■ **ACTIVITY**: All that is wanted is the line with "DISCOGRAPHY" and each line after it to the end of the data below, set down exactly and without pictures.

[Excerpts from a dataset]
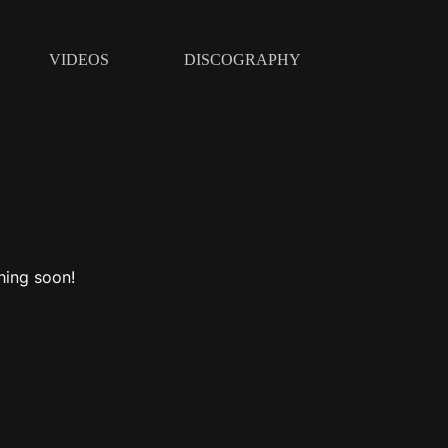
VIDEOS
DISCOGRAPHY
hing soon!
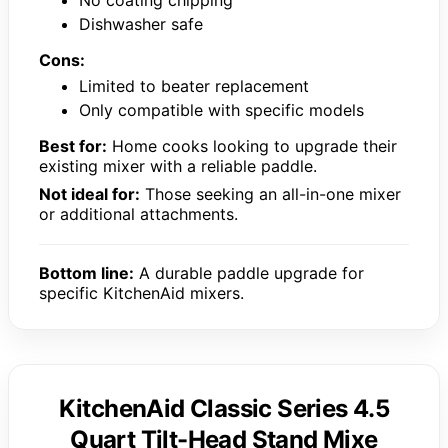
Dishwasher safe
Cons:
Limited to beater replacement
Only compatible with specific models
Best for:
Home cooks looking to upgrade their
existing mixer with a reliable paddle.
Not ideal for:
Those seeking an all-in-one mixer
or additional attachments.
Bottom line:
A durable paddle upgrade for
specific KitchenAid mixers.
KitchenAid Classic Series 4.5
Quart Tilt-Head Stand Mixe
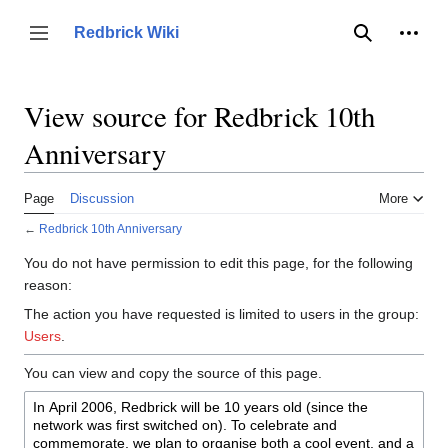
Jump
to
Person
Redbrick Wiki
Toggle sidebar
Search
content
View source for Redbrick 10th
Anniversary
Page
Discussion
More
←
Redbrick 10th Anniversary
You do not have permission to edit this page, for the following
reason:
The action you have requested is limited to users in the group:
Users
.
You can view and copy the source of this page.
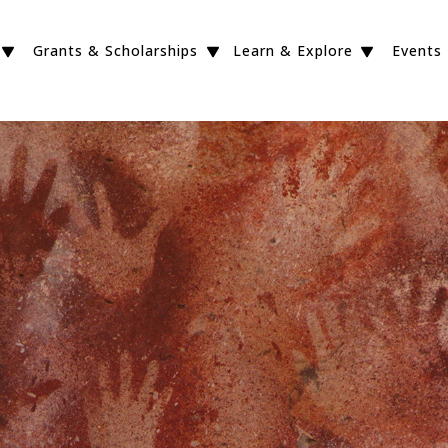
Grants & Scholarships
Learn & Explore
Events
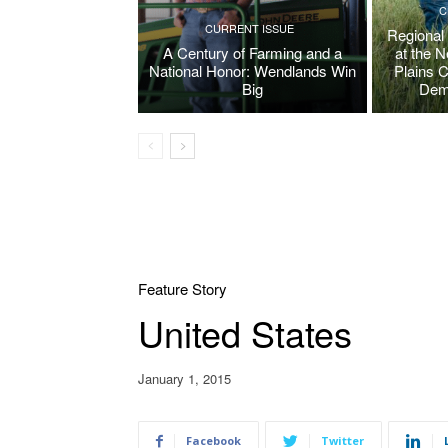
C
CURRENT ISSUE
Regional
A Century of Farming and a
at the 
National Honor: Wendlands Win
Plains 
Big
Dem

■ **REPLY TO THE TASK**:
DISCOGRAPHY
hing soon!
Dishwasher safe
Cons:
Limited to beater replacement
Only compatible with specific models
Best for:
Home cooks looking to upgrade their
existing mixer with a reliable paddle.
Not ideal for:
Those seeking an all-in-one mixer
or additional attachments.
Bottom line:
A durable paddle upgrade for
specific KitchenAid mixers.
KitchenAid Classic Series 4.5
Quart Tilt-Head Stand Mixe
Jump
to
Person
Redbrick Wiki
Toggle sidebar
Search
content
View source for Redbrick 10th
Anniversary
Page
Discussion
More
←
Redbrick 10th Anniversary
You do not have permission to edit this page, for the following
reason:
The action you have requested is limited to users in the group:
Users
.
You can view and copy the source of this page.
Grants & Scholarships
Learn & Explore
Events
C
CURRENT ISSUE
Regional
A Century of Farming and a
at the 
National Honor: Wendlands Win
Plains 
Big
Dem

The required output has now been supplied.